Madame Dupré made no reply. Her round face was red as the embers on the hearth. She swept the dust out of all the corners, knocking her brush against the wall, making a great noise, and sweeping everything towards him. He got a mouthful of this dust, which, as it had not been stirred for some time, was of a piquant kind, and coughed.
“Suffocate me not, ma bonne femme,” he said. “I have done thee no harm!”
“How can I tell that?” cried the poor mother, in a frenzy of suspense and passion. “How do I know that thou hast not thrown an ill lot on my boy? That little saint Ursule, thou hast done thy best to keep her from praying for us; and it is thou, and such as thou, that make us ashamed to pray for ourselves! Get thee out of my sight, with thy devil’s grin! Thou shalt have no coffee here.”

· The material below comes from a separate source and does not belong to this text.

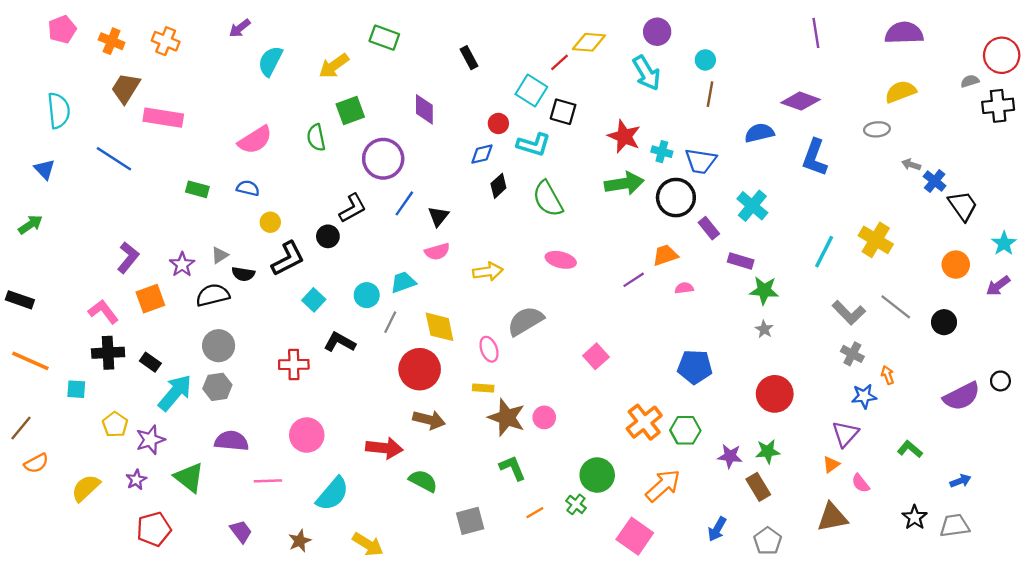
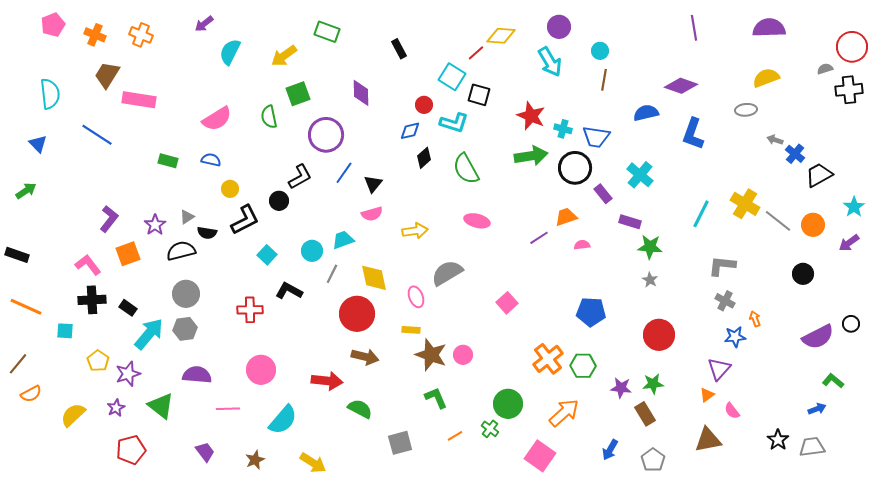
black trapezoid: (963, 206) -> (819, 175), turned -84
gray line: (896, 307) -> (778, 221), moved
gray L-shape: (849, 313) -> (722, 266), turned 140
green L-shape: (910, 449) -> (833, 381), moved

“Bravo!” cried old Goudron. “Because thy son has gone to tirer, the whole world must stand still. There must be some one, n’est-ce pas, to cheat the others, to put the good number into his hands? Yes, yes; there must be a bon Dieu wherever there’s a woman!” said the old man. But he did not go much further, for suddenly, before he was aware, Madame Dupré and her vigorous broom were upon him. She did not condescend to strike or push, but taking the lean old sceptic at unawares, swept him forth like a piece of rubbish. “Va, canaille!” she said. Old Goudron sprawled and stumbled forth, saving himself only from a prostration on the threshold by grasping at the first prop that presented itself. The conscrits were beginning to appear in the street with cockades in their caps, singing and shouting. They stopped to give him a rude salutation. They were all safe; they had drawn good numbers; they were wild with joy. “Look at old Jean Goudron! he is ivre-mort! The bonne mère has swept him out of the house!” “Pauvre Mère Dupré!” said one among them, with a sob of excitement. Madame Dupré recognised the meaning of his tone. She came out, her broom in her hand, a paleness stealing over the red in her cheeks, and leant against the lintel of her door. She did not see the old man scowling and grinning at her, though he stood close by, waiting for the event. All was mist and darkness to her, save one thing. In the middle of the street was a figure alone, walking down slowly, looking at no one. His step, the sight of his folded arms and bent head, the stumble he made now and then, as he came over the rough stones, were enough, without words. Her eyes, too, were full of the giddiness of the calamity. She could see nothing but figures moving confusedly; faces looking out of the houses on the different sides of the village street all peering at him. It was Baptiste, with the ribbons of the conscrit hanging sadly over his ear, and a big 3 in the front of his cap.